Why don’t we use the word Migrant and the term migrant crossings?

You may have seen news outlets and media refer to people who make the channel crossings as ‘migrants’. But, we believe language matters. It’s important that people are not reduced to one term. This is an act of dehumanising them. Instead, it’s important to remember that these are fellow human beings. Men, women and children who have the same hopes and dreams as you and I. That’s why we choose to use the term people, not migrants.

For more on legal definitions. 

 

 

But why the UK? Why not stay in France which is a safe country? 

People choose to make the Channel crossing for a myriad of reasons, whether it's the fact that they already speak English or to join family members who are already living there.

More than 21,000 people have made the crossing to the UK so far this year, more than double the total for the whole of 2020. The fact that a growing number of people are risking their lives to cross one of the world's busiest shipping lanes in small dinghies is a clear sign of desperation. The tragic drowning of 27 people, including three children and a pregnant woman, demonstrates the increasingly desperate and dangerous decisions that people are being driven to make in their search for safety. 

What are the current rules for seeking asylum in the UK?

It is important to remember that it is not illegal to seek asylum in the UK. The 1951 Refugee Convention, of which the UK is a signatory, stipulates that people can seek asylum in any country they choose. Once people arrive in the UK, they’ll go through a rigorous process during which their asylum cases are assessed before being allowed to remain. 

The numbers of people seeking safety are entirely manageable for a rich and stable continent like Europe, and all countries must live up to their global responsibilities to protect refugees and uphold the right to asylum.

What is clear is that the absence of safe and legal routes for seeking asylum in the UK, is an incentive to people smugglers, and human traffickers, pushing people to take greater risks.

Can the UK manage the numbers of new arrivals? 

We must not buy into the false narratives that the UK is under threat from an ‘invasion’ of people. In fact, the numbers of asylum seekers in the UK are manageable.

It is important to have a sense of perspective. Though a record number of people have made the crossing from France to the UK this year - showing the need for safe routes - the number of refugees and asylum seekers in the country is relatively small, considering that 85% of the world’s refugees are living in countries neighbouring their country of origin.

What needs to be done?

There are a number of simple measures that the UK can adopt to help alleviate this situation and prevent more deaths.

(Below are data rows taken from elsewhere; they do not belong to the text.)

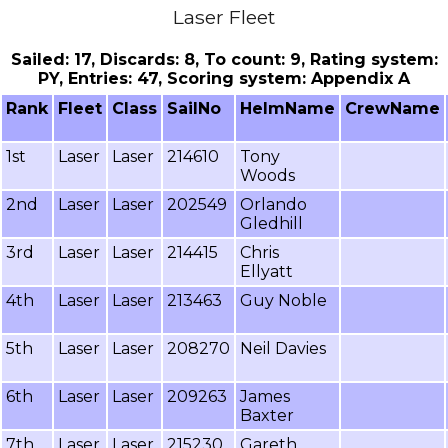
Laser Fleet
Sailed: 17, Discards: 8, To count: 9, Rating system:
PY, Entries: 47, Scoring system: Appendix A
Rank
Fleet
Class
SailNo
HelmName
CrewName
1st
Laser
Laser
214610
Tony
Woods
2nd
Laser
Laser
202549
Orlando
Gledhill
3rd
Laser
Laser
214415
Chris
Ellyatt
4th
Laser
Laser
213463
Guy Noble
5th
Laser
Laser
208270
Neil Davies
6th
Laser
Laser
209263
James
Baxter
7th
Laser
Laser
215230
Gareth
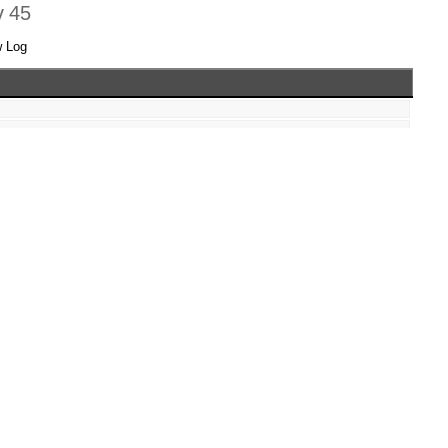
v 45
w Log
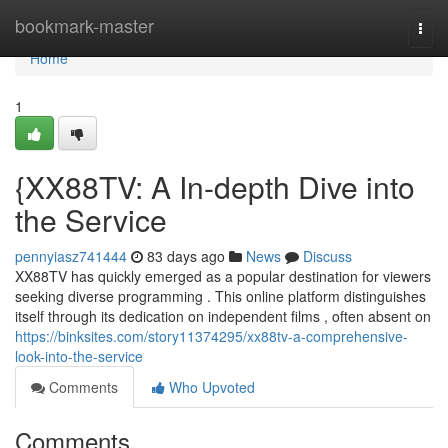
Home
bookmark-master
Togg
navi
Home
1
{XX88TV: A In-depth Dive into
the Service
pennyiasz741444
83 days ago
News
Discuss
XX88TV has quickly emerged as a popular destination for viewers
seeking diverse programming . This online platform distinguishes
itself through its dedication on independent films , often absent on
https://binksites.com/story11374295/xx88tv-a-comprehensive-
look-into-the-service
Comments
Who Upvoted
Comments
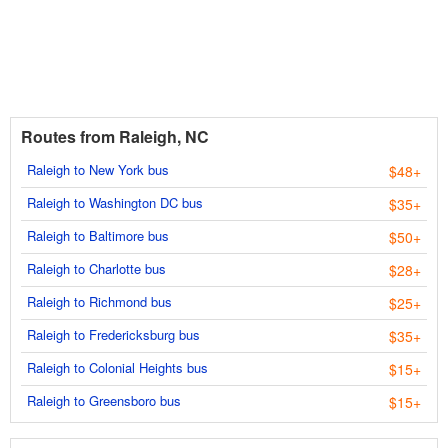
Routes from Raleigh, NC
Raleigh to New York bus
$48+
Raleigh to Washington DC bus
$35+
Raleigh to Baltimore bus
$50+
Raleigh to Charlotte bus
$28+
Raleigh to Richmond bus
$25+
Raleigh to Fredericksburg bus
$35+
Raleigh to Colonial Heights bus
$15+
Raleigh to Greensboro bus
$15+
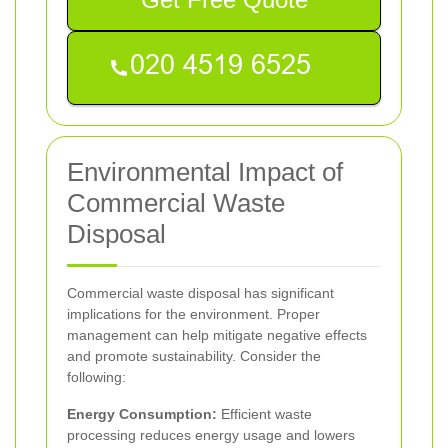
Environmental Impact of
Commercial Waste
Disposal
Commercial waste disposal has significant
implications for the environment. Proper
management can help mitigate negative effects
and promote sustainability. Consider the
following:
Energy Consumption:
Efficient waste
processing reduces energy usage and lowers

People seeking safety should not be forced to make life-threatening journeys in order to seek asylum, which is why safe and legal routes must be urgently established. The Government should also invest in the asylum system so that all claims are heard quickly and fairly.

The IRC is calling for an urgent change in approach. Politicians must stop turning human tragedy into political point-scoring. It is time to move away from the model of deterrence, which has already caused untold human misery, and towards cooperation between European countries.